The vulnerability emails probably got dismissed as spam, or forwarded on and ignored, or they’re caught in some PM’s queue of things to schedule meetings about with the client so they can bill as much as possible to fix it.
> Some days I think one ought to be licensed to touch a computer.
There are plenty of examples of fields where professional licensing is mandatory but you can still find large numbers of incompetent licensed people anyway. Medical doctors have massive education and licensing requirements, but there is no shortage of quack doctors and licensed alternative medicine practitioners anyway.
Not saying you should do that given the current state of the laws.
I’d be wary of any company listed here that made that decision and hasn’t changed leadership, as it has been proven time and time again that many companies simply don’t care enough about customers enough to protect them. History repeats itself.
If so, I hadn't realized how common that architecture had become for sites with millions of users.
Could be a mix. Firebase also offers Firebase Functions which are callable functions in the cloud. That code is not public.
However, Firestore or Firebase realtime database both require the user to setup security rules. Otherwise all data can be read by anybody.
Writing appropriate authz rules on the backend has to be made easy.
Still this makes the interent scarier. Most people don't have a clue how fragile the web is and how vunerable they are.
Services as time goes on makes making websites easier, and abstracts more stuff, which makes devs oblivious to what they have to configure.
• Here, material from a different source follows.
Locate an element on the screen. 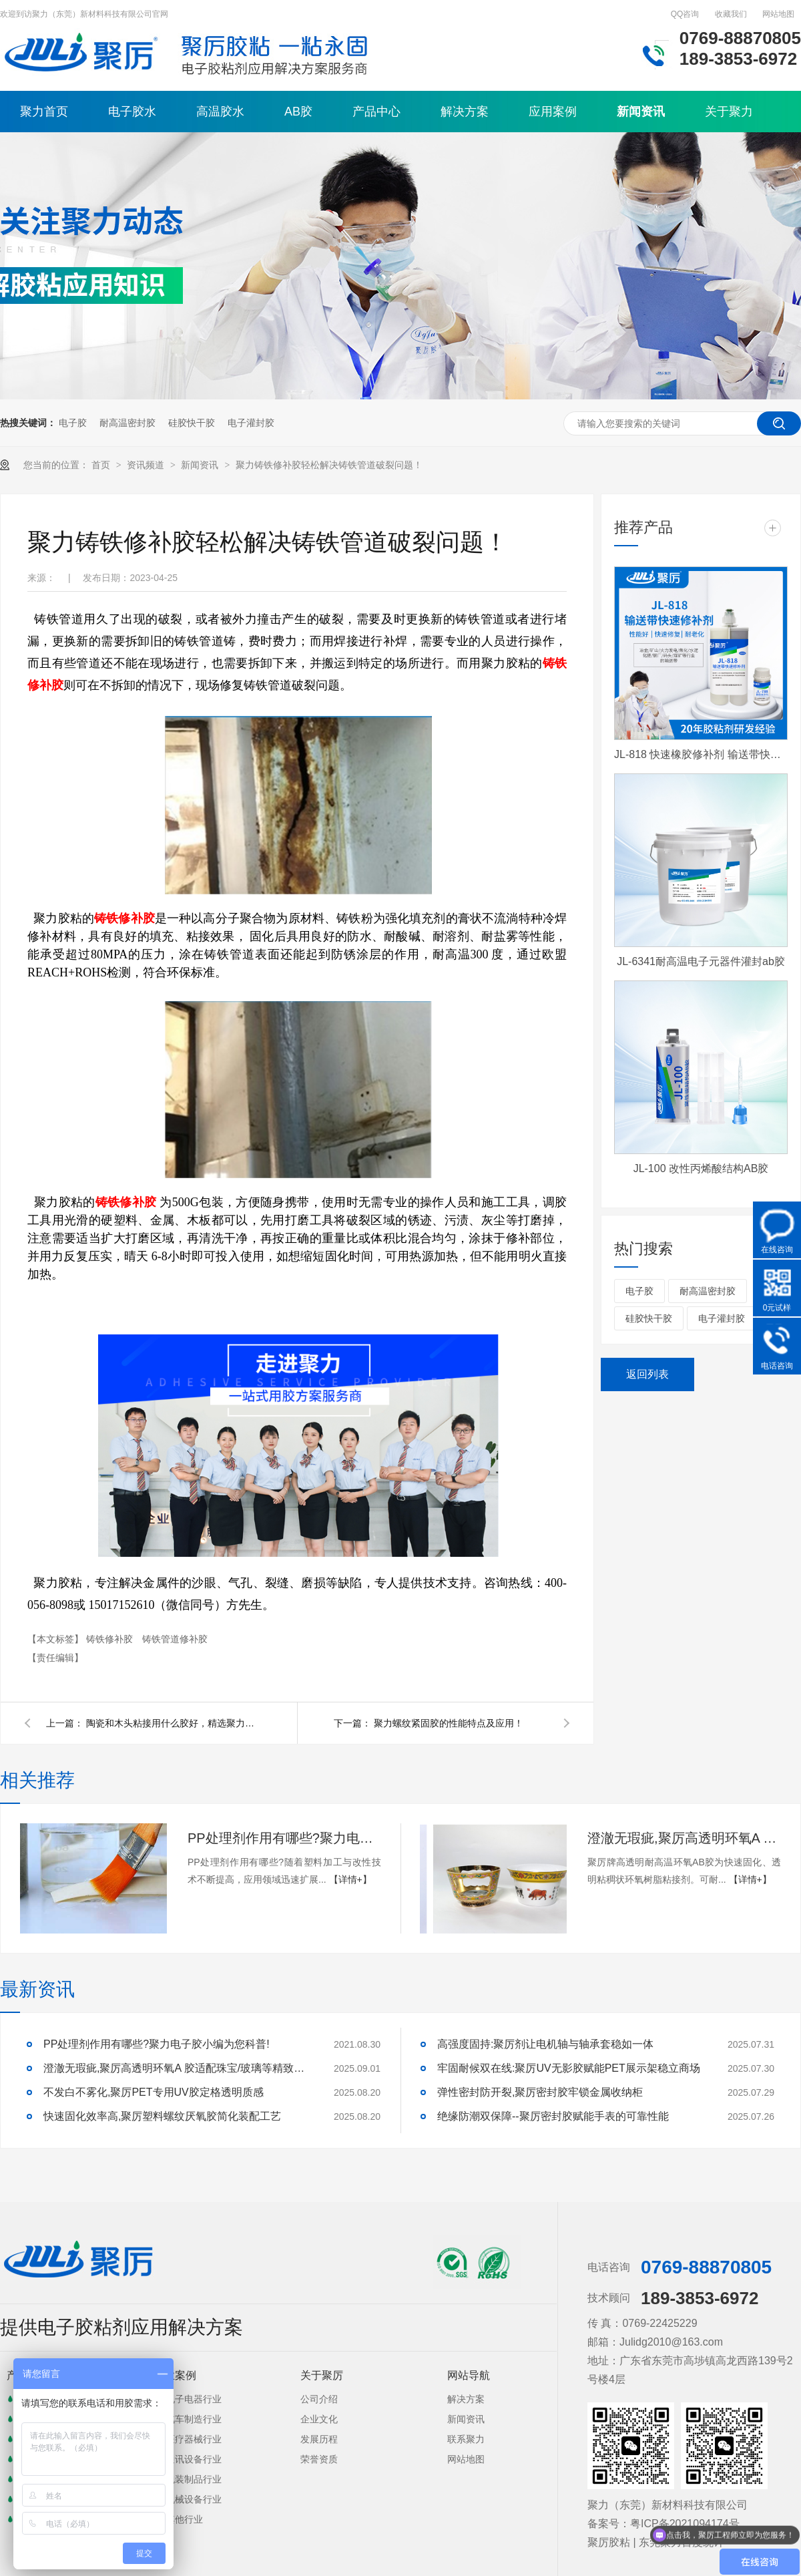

It’s not enough; make sure to use a unique email for each service you sign up for. This limits the damage in case of an incident and protects your privacy, as no one can perform OSINT on you to cross reference other services. Additionally, I’ve found that sometimes you can detect a site breach before the owners do when you receive a malicious email sent to that unique address.
Unfortunatly that's a big hassle that I am not willing to go through.
Apple's approach to pseudo emails was very nice and in my experience, works very well, but as mainly PC user I can't take advantage of this.
Do you know or recommend a service for this thats easy and fast to use?